BLACK BOX: No Black Box Warning
INTERVENTIONS:
The nurse instructs patients to maintain a low-cholesterol diet during ezetimibe therapy. Patients
should report side effects to their health care providers.
PT TEACHING:
The nurse instructs patients to report signs and symptoms of adverse effects to the health
care provider. Throughout drug therapy, patients should have periodic blood tests.
Alirocumab (PCSK9 INHIBITORS)
PCSK9 INHIBITORS: PCSK9 inhibitors are fully humanized monoclonal antibodies that
inactivate a protein in the liver called proprotein convertase subtilisin/kexin 9 (PCSK9)
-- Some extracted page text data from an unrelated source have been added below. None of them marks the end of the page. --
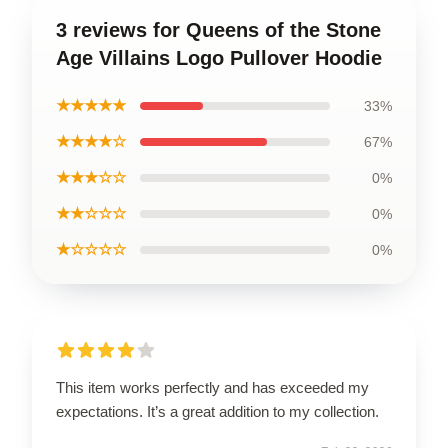
3 reviews for Queens of the Stone
Age Villains Logo Pullover Hoodie
★★★★★
33%
★★★★☆
67%
★★★☆☆
0%
★★☆☆☆
0%
★☆☆☆☆
0%
This item works perfectly and has exceeded my
expectations. It’s a great addition to my collection.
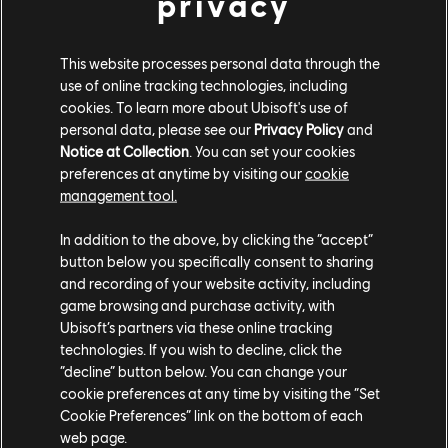
privacy
This website processes personal data through the
use of online tracking technologies, including
cookies. To learn more about Ubisoft's use of
personal data, please see our
Privacy Policy
and
Notice at Collection
. You can set your cookies
TCM photo by waooops (Reddit)
preferences at anytime by visiting our
cookie
management tool.
In addition to the above, by clicking the “accept”
button below you specifically consent to sharing
and recording of your website activity, including
game browsing and purchase activity, with
Ubisoft’s partners via these online tracking
technologies. If you wish to decline, click the
“decline” button below. You can change your
cookie preferences at any time by visiting the “Set
Cookie Preferences” link on the bottom of each
web page.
that regulates the life span of the cholesterol clearing receptors on the liver. The inhibition
of PCSK9 significantly lowers LDL cholesterol levels.
PHARMICOKENETICS:
Alirocumab is administered subcutaneously every 2 to 4 weeks, and at recommended
dosages, median times to maximum serum concentrations are 3 to 7 days. Following
subcutaneous injection, the drug is distributed primarily in the circulatory system. As a
protein, the drug degrades to small peptides and individual amino acids. At low
concentrations, the drug is eliminated through binding to the PCSK9 receptors; at higher
concentrations, it is eliminated principally through nonsaturable proteolysis.
ACTION:
Unlike statins that lower cholesterol by inhibiting the synthesis of cholesterol, the PCSK9 inhibitors
promote modulation of the receptor that clears cholesterol, thereby prolonging the receptor activity
and promoting the clearance of cholesterol.
USE:
Alirocumab is indicated in adults with ASCVD or familial hypercholesterolemia who require
additional lowering of LDL cholesterol when diet and maximally tolerated statin therapy have not
produced the desired therapeutic response.
MED ADMIN:
The drug should be administered by subcutaneous injection into the upper arm, abdomen,
or thigh. The injection site should be rotated with each injection, and other drugs should
not be given at the same injection site at the same time. The prefilled syringe or pen should
be warmed to room temperature for 30 to 40 minutes before use. Note that it may take 20
seconds to inject the drug subcutaneously.
ADVERSE EFFECTS:
Alirocumab appears to be well tolerated, with injection site reactions the most common adverse
effect. In addition, nasopharyngitis, itching, influenza, muscle pain, diarrhea, and serious allergic
reactions have been reported with use of the drug.
CONTRAINDICATIONS:
Contraindications include known hypersensitivity to the drug or a component to the formulation.
Limited information is available regarding additional contraindications.
BLACK BOX: No Black Box Warning
PT TEACHING:
Patients (and providers) need to read patient information and instructions each time the patient
administers alirocumab in case new information is available. The nurse provides guidance to
patients and caregivers regarding the proper subcutaneous injection technique, including aseptic
technique and how to use the prefilled syringe or pen correctly. Patient instruction regarding
discarding needles and syringes in a puncture-resistant disposal container is necessary. Women
should notify their health care provider if they become pregnant while taking alirocumab.